Input material section start

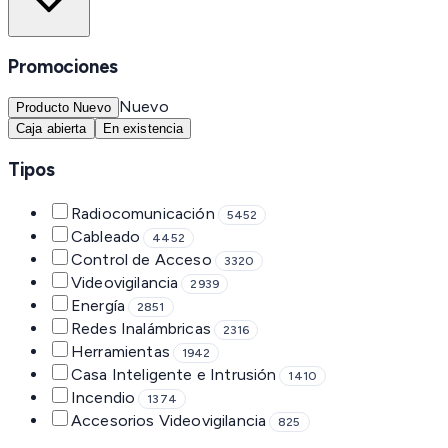
Promociones
Nuevo
Producto Nuevo
Caja abierta
En existencia
Tipos
Radiocomunicación
5452
Cableado
4452
Control de Acceso
3320
Videovigilancia
2939
Energía
2851
Redes Inalámbricas
2316
Herramientas
1942
Casa Inteligente e Intrusión
1410
Incendio
1374
Accesorios Videovigilancia
825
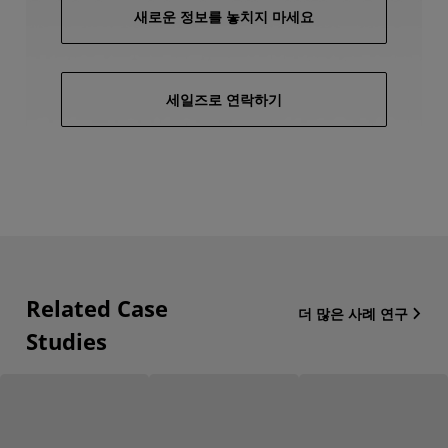
새로운 정보를 놓치지 마세요
세일즈로 연락하기
Related Case
더 많은 사례 연구
Studies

Input material section end

Task statement » Among the lines above, find those containing the word "Videovigilancia" and copy each.

Exercise answer »
Videovigilancia
Accesorios Videovigilancia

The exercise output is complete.